Although “The King’s Speech” playwright David Seidler’s script about how King George VI overcame his stutter while ascending to the British throne was a 2010 Oscar-winning movie, it started life as a play after Seidler researched the process in the 1970’s.

Seidler had learned that the man who would be king, known as Bertie to family and close friends, worked with Australian speech therapist Lionel Logue, a man who had come with his wife to London with hopes of finding an acting job.

The information revealed in the script came from Lionel’s son, Valentine Logue. But Queen Elizabeth, the King’sGeorge’s wife, didn’t want the play produced until after she died.

Work on the script began again in 2005, a few years after the Queen Mother died in 2002. However, it became the highly acclaimed Academy-Award winner Best Picture of the Year and also Best Director, Best Actor and won Seidler the Oscar for Best Original Screenplay.

Two years later the playwright turned his movie script back into a play that  premiered in Surry, England in 2012, toured the UK and had it’s London premier in the West End.

Now, Chicago Shakespeare Theatre is presenting its North American premiere. It is doing so with a sterling cast and spot-on direction that should garner Jeff nominations for its stars, Harry Hadden-Paton and James Frain.

Hadden-Paton, Broadway revival’s “My Fair Lady” Tony nominee for Henry Higgins, wear’s the “Bertie” mantle as a second skin.  “Downton Abbey” fans will recognize  him as Herbert Pelhanm, 7th Marquess of Hexham, also known as “Bertie.”

Frain who skillfully portrays Lionel Logue as an Australian more concerned with helping a stutterer than worrying about England’s Royal protocols, had feature roles in HBO’s “True Blood” and received the Drama Desk Award for his performance in “The Homecoming.

The rest of the cast is also excellent, but special mentions have to go to veteran Chicago actors; Elizabeth Ledo as Lionel’s wife, Myrtle, who wants to return to Perth (About Face, Court, Goodman, Northlight and Chicago Shakespeare) and Kevin Gudahl as Winston Churchill. (Chicago Shakespeare Court, Goodman and Writers Theatre plus the Stratford Festival.
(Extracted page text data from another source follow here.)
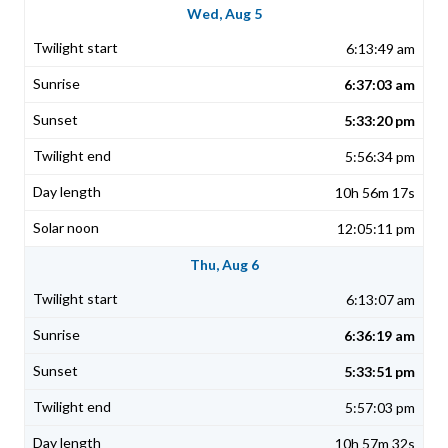
Wed, Aug 5
6:13:49 am
6:37:03 am
5:33:20 pm
5:56:34 pm
10h 56m 17s
12:05:11 pm
Thu, Aug 6
6:13:07 am
6:36:19 am
5:33:51 pm
5:57:03 pm
10h 57m 32s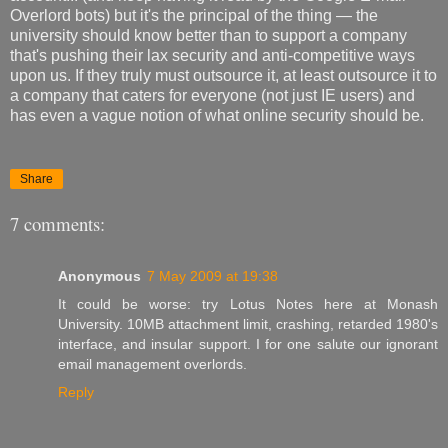
Overlord bots) but it's the principal of the thing — the
university should know better than to support a company
that's pushing their lax security and anti-competitive ways
upon us. If they truly must outsource it, at least outsource it to
a company that caters for everyone (not just IE users) and
has even a vague notion of what online security should be.
Share
7 comments:
Anonymous
7 May 2009 at 19:38
It could be worse: try Lotus Notes here at Monash
University. 10MB attachment limit, crashing, retarded 1980's
interface, and insular support. I for one salute our ignorant
email management overlords.
Reply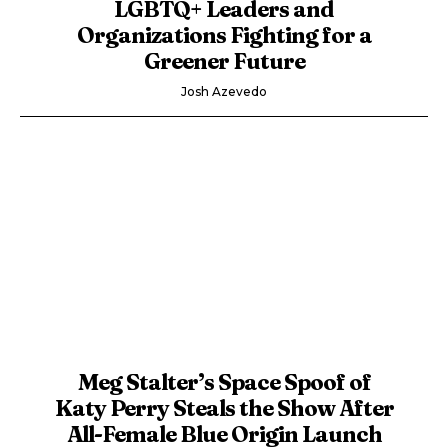
LGBTQ+ Leaders and
Organizations Fighting for a
Greener Future
Josh Azevedo
Meg Stalter’s Space Spoof of
Katy Perry Steals the Show After
All-Female Blue Origin Launch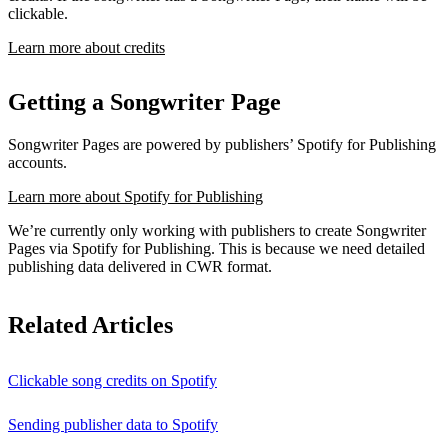
clickable.
Learn more about credits
Getting a Songwriter Page
Songwriter Pages are powered by publishers’ Spotify for Publishing
accounts.
Learn more about Spotify for Publishing
We’re currently only working with publishers to create Songwriter
Pages via Spotify for Publishing. This is because we need detailed
publishing data delivered in CWR format.
Related Articles
Clickable song credits on Spotify
Sending publisher data to Spotify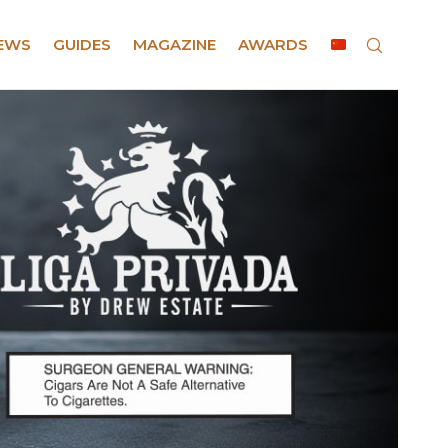
EWS
GUIDES
MAGAZINE
AWARDS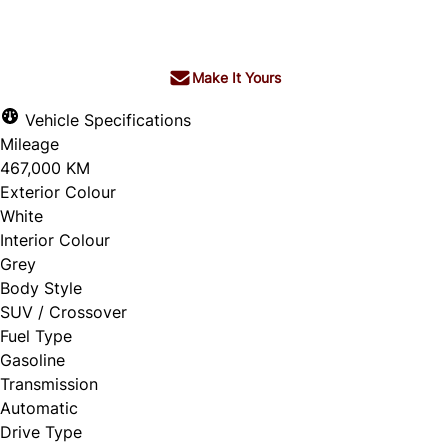
$9,950
+ tax & lic
Make It Yours
Vehicle Specifications
Mileage
467,000 KM
Exterior Colour
White
Interior Colour
Grey
Body Style
SUV / Crossover
Fuel Type
Gasoline
Transmission
Automatic
Drive Type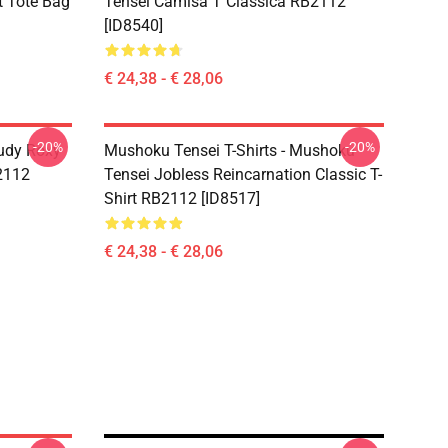
t Tote Bag
Tensei Camisa T Clássica RB2112
[ID8540]
€ 24,38 - € 28,06
-20%
-20%
udy Roxy
Mushoku Tensei T-Shirts - Mushoku
B2112
Tensei Jobless Reincarnation Classic T-
Shirt RB2112 [ID8517]
€ 24,38 - € 28,06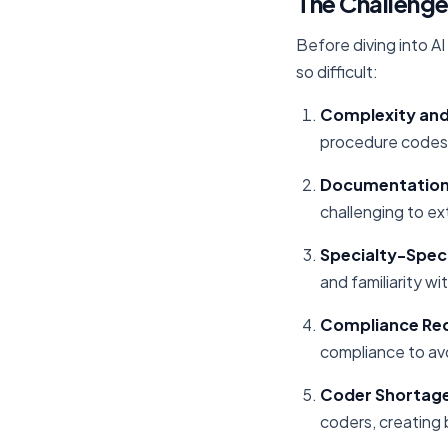
The Challenge
Before diving into A
so difficult:
Complexity an
procedure codes,
Documentation 
challenging to ex
Specialty-Spec
and familiarity w
Compliance Re
compliance to avo
Coder Shortag
coders, creating 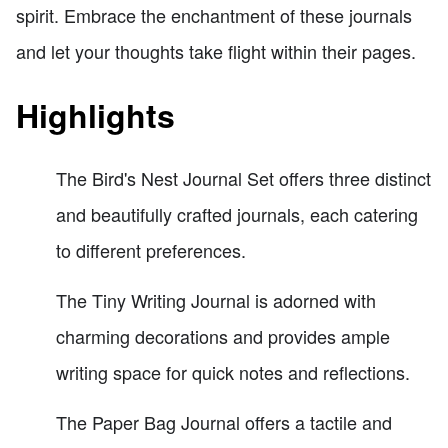
spirit. Embrace the enchantment of these journals
and let your thoughts take flight within their pages.
Highlights
The Bird's Nest Journal Set offers three distinct
and beautifully crafted journals, each catering
to different preferences.
The Tiny Writing Journal is adorned with
charming decorations and provides ample
writing space for quick notes and reflections.
The Paper Bag Journal offers a tactile and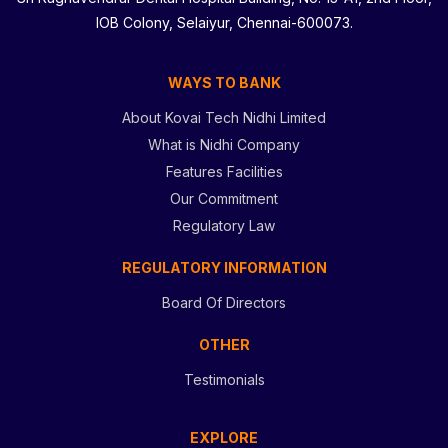
IOB Colony, Selaiyur, Chennai-600073.
WAYS TO BANK
About Kovai Tech Nidhi Limited
What is Nidhi Company
Features Facilities
Our Commitment
Regulatory Law
REGULATORY INFORMATION
Board Of Directors
OTHER
Testimonials
EXPLORE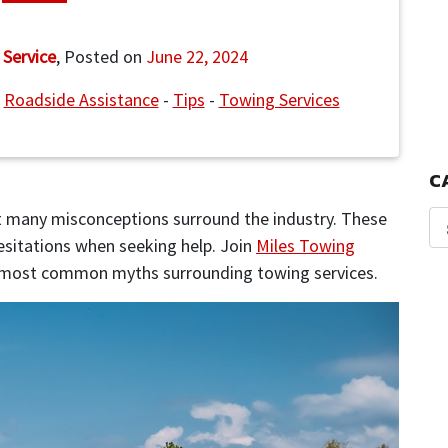
 Service
,
Posted on
June 22, 2024
-
Roadside Assistance
-
Tips
-
Towing Services
C
yet many misconceptions surround the industry. These
sitations when seeking help. Join
Miles Towing
e most common myths surrounding towing services.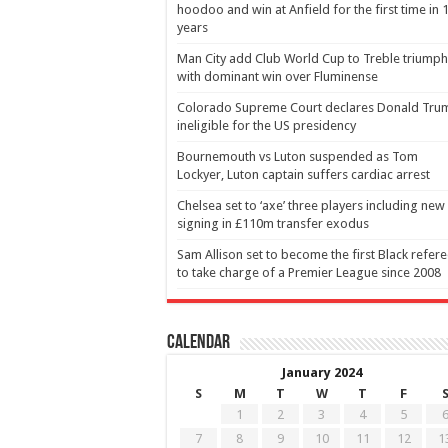
hoodoo and win at Anfield for the first time in 
years
Man City add Club World Cup to Treble triumph
with dominant win over Fluminense
Colorado Supreme Court declares Donald Tru
ineligible for the US presidency
Bournemouth vs Luton suspended as Tom
Lockyer, Luton captain suffers cardiac arrest
Chelsea set to ‘axe’ three players including new
signing in £110m transfer exodus
Sam Allison set to become the first Black refer
to take charge of a Premier League since 2008
Calendar
January 2024
S
M
T
W
T
F
1
2
3
4
5
7
8
9
10
11
12
1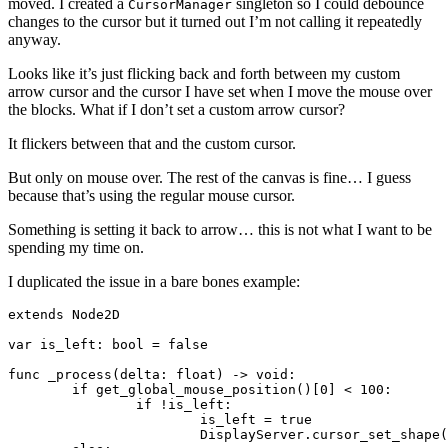
moved. I created a
singleton so I could debounce
CursorManager
changes to the cursor but it turned out I’m not calling it repeatedly
anyway.
Looks like it’s just flicking back and forth between my custom
arrow cursor and the cursor I have set when I move the mouse over
the blocks. What if I don’t set a custom arrow cursor?
It flickers between that and the custom cursor.
But only on mouse over. The rest of the canvas is fine… I guess
because that’s using the regular mouse cursor.
Something is setting it back to arrow… this is not what I want to be
spending my time on.
I duplicated the issue in a bare bones example:
extends Node2D

var is_left: bool = false

func _process(delta: float) -> void:

	if get_global_mouse_position()[0] < 100:

		if !is_left:

			is_left = true

			DisplayServer.cursor_set_shape(DisplayServer.CURSOR_DRAG)
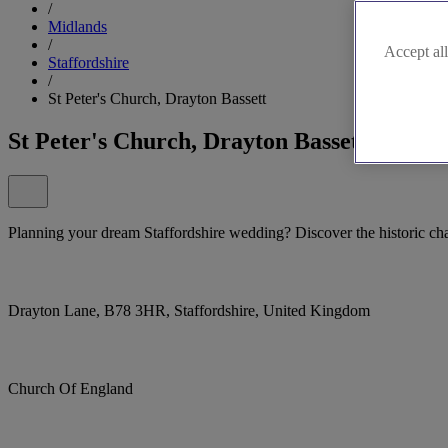
/
Midlands
/
Accept all
Staffordshire
/
St Peter's Church, Drayton Bassett
St Peter's Church, Drayton Bassett
Planning your dream Staffordshire wedding? Discover the historic cha
Drayton Lane, B78 3HR, Staffordshire, United Kingdom
Church Of England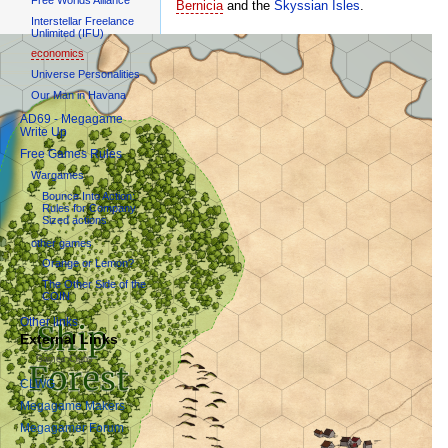
Bernicia
and the
Skyssian Isles
.
Interstellar Freelance
Unlimited (IFU)
economics
Universe Personalities
Our Man in Havana
AD69 - Megagame
Write Up
Free Games Rules
Wargames
Bounce Into Action:
Rules for Company
Sized actions
other games
Orange or Lemon?
The Other Side of the
COIN
Other links
External Links
Games Clubs
CLWG
Megagame Makers
Megagamer Forum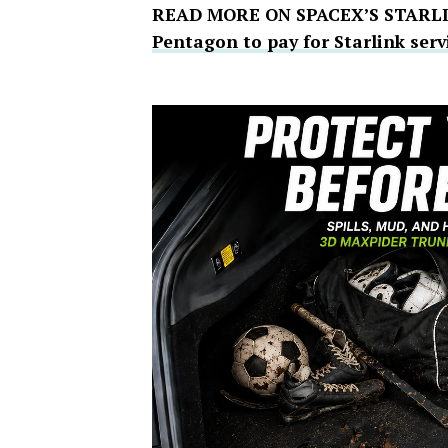
READ MORE ON SPACEX’S STARL
Pentagon to pay for Starlink serv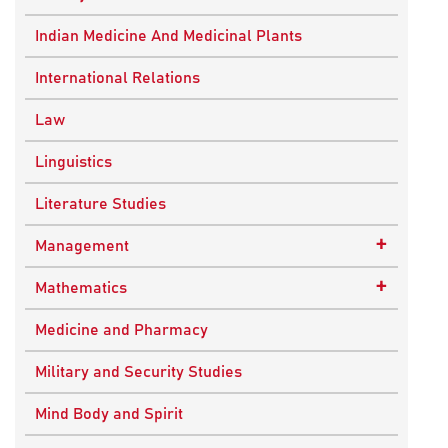
Ancient Indian History
Indian Medicine And Medicinal Plants
European History
International Relations
Indian History
Law
Modern History
Linguistics
World History
Literature Studies
+
Management
Quality Management
+
Mathematics
Applied Mathematics
Medicine and Pharmacy
Military and Security Studies
Mind Body and Spirit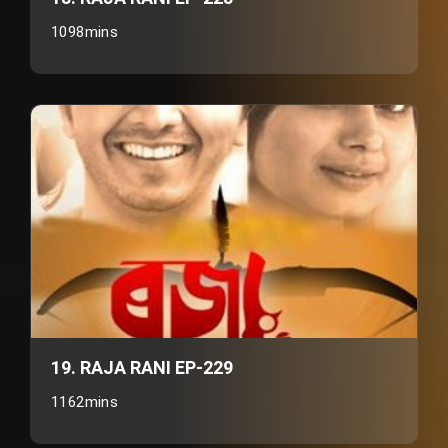
1098mins
19. RAJA RANI EP-229
1162mins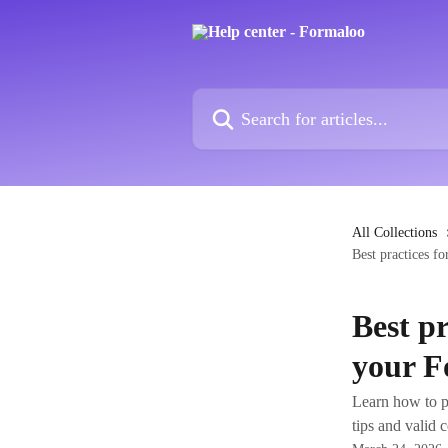
Skip to main content
Search for articles...
All Collections
Best practices f
Best p
your F
Learn how to p
tips and valid 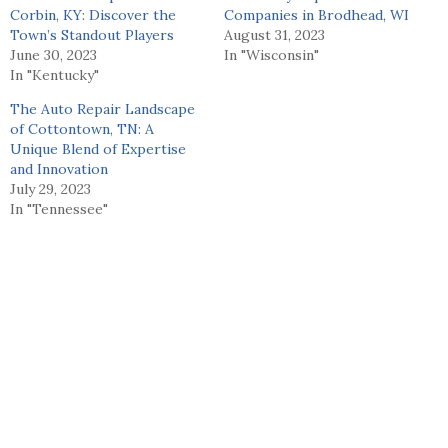
Corbin, KY: Discover the
Companies in Brodhead, WI
Town’s Standout Players
August 31, 2023
June 30, 2023
In "Wisconsin"
In "Kentucky"
The Auto Repair Landscape
of Cottontown, TN: A
Unique Blend of Expertise
and Innovation
July 29, 2023
In "Tennessee"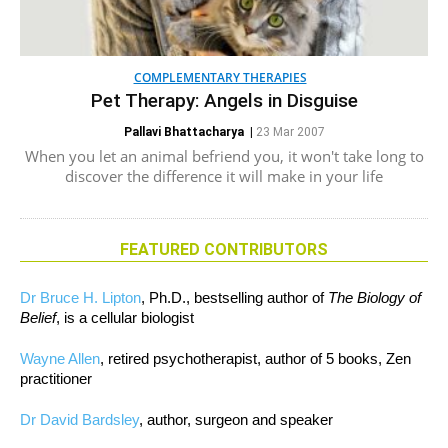
COMPLEMENTARY THERAPIES
Pet Therapy: Angels in Disguise
Pallavi Bhattacharya
|
23 Mar 2007
When you let an animal befriend you, it won't take long to
discover the difference it will make in your life
FEATURED CONTRIBUTORS
Dr Bruce H. Lipton
, Ph.D., bestselling author of
The Biology of
Belief
, is a cellular biologist
Wayne Allen
, retired psychotherapist, author of 5 books, Zen
practitioner
Dr David Bardsley
, author, surgeon and speaker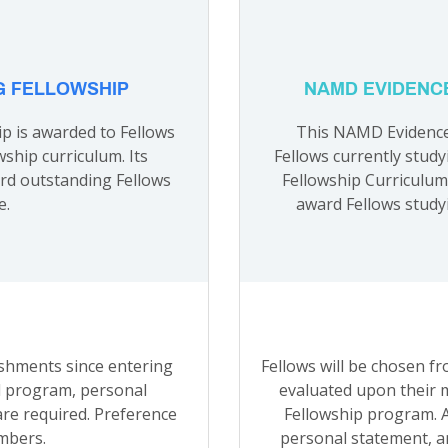
G FELLOWSHIP
NAMD EVIDENC
p is awarded to Fellows
This NAMD Evidence 
wship curriculum. Its
Fellows currently study
ard outstanding Fellows
Fellowship Curriculum.
e.
award Fellows studyi
ishments since entering
Fellows will be chosen f
d program, personal
evaluated upon their 
re required. Preference
Fellowship program. A
mbers.
personal statement, a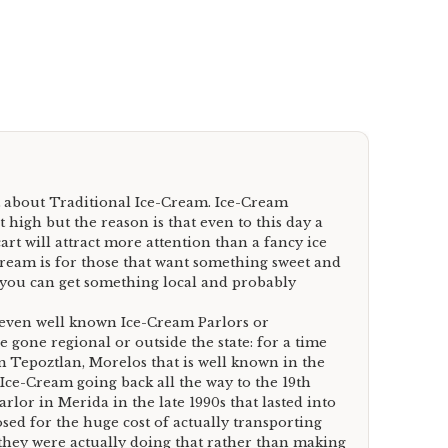
 about Traditional Ice-Cream. Ice-Cream
t high but the reason is that even to this day a
art will attract more attention than a fancy ice
ream is for those that want something sweet and
f you can get something local and probably
 even well known Ice-Cream Parlors or
gone regional or outside the state: for a time
 Tepoztlan, Morelos that is well known in the
n Ice-Cream going back all the way to the 19th
lor in Merida in the late 1990s that lasted into
osed for the huge cost of actually transporting
they were actually doing that rather than making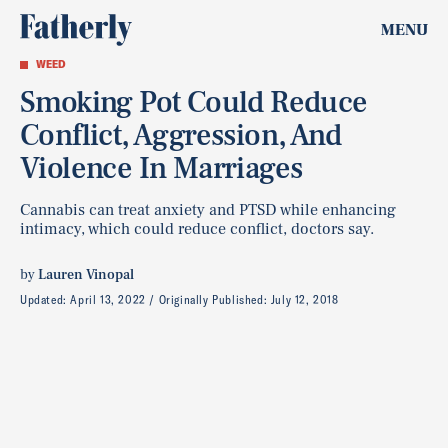
MENU
WEED
Smoking Pot Could Reduce
Conflict, Aggression, And
Violence In Marriages
Cannabis can treat anxiety and PTSD while enhancing
intimacy, which could reduce conflict, doctors say.
by
Lauren Vinopal
Updated:
April 13, 2022
Originally Published:
July 12, 2018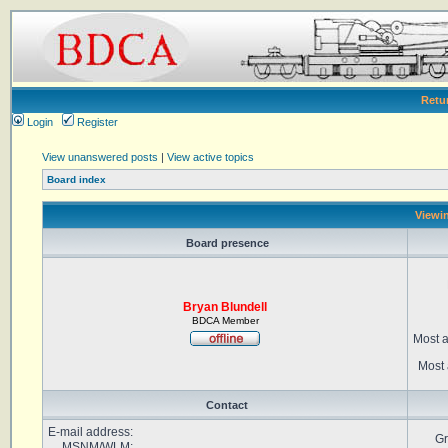
Retu
Login
Register
View unanswered posts
|
View active topics
Board index
Viewin
Board presence
Bryan Blundell
BDCA Member
Most a
Most 
Contact
E-mail address:
Gr
MSNM/WLM: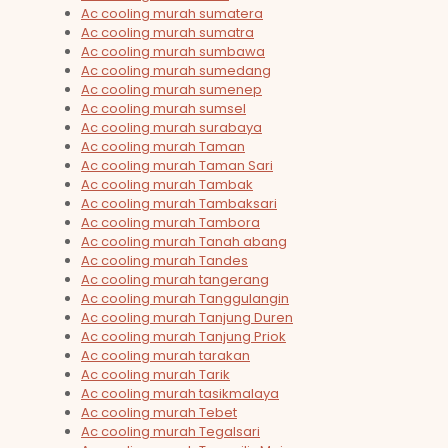
Ac cooling murah sumatera
Ac cooling murah sumatra
Ac cooling murah sumbawa
Ac cooling murah sumedang
Ac cooling murah sumenep
Ac cooling murah sumsel
Ac cooling murah surabaya
Ac cooling murah Taman
Ac cooling murah Taman Sari
Ac cooling murah Tambak
Ac cooling murah Tambaksari
Ac cooling murah Tambora
Ac cooling murah Tanah abang
Ac cooling murah Tandes
Ac cooling murah tangerang
Ac cooling murah Tanggulangin
Ac cooling murah Tanjung Duren
Ac cooling murah Tanjung Priok
Ac cooling murah tarakan
Ac cooling murah Tarik
Ac cooling murah tasikmalaya
Ac cooling murah Tebet
Ac cooling murah Tegalsari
Pulling it seamlessly together is director Michael Wilso who helmed several ony Award nominated plays including “The Best Man,” “The Trip to Bountiful” and “Enchanted April”

Along with the direction, what makes the action move is scenic designer Kevin Depinet’s “V” shaped rooms played off of by Hana Kim’s projections for a constantly changing sense of place. A shout-out also goes to dialect coach Kate DeVore.

Because Bertie’s “speech” announced a state of war with Germany, the play was also a reminder of how some people seeking power are impressed with dictators, and in the late 1930’s early 40’s, some people were swayed by Hitler’s rhetoric.

DETAILS: “The King’s Speech” is at Chicago Shakespeare Theatre’s “The Yard,”  800 E. Grand Ave., Navy Pier, Chicago, through Oct. 20, 2019. Running time: 2 hours, 5 minutes with one intermission.  For tickets and other information visit ChicagoShakes.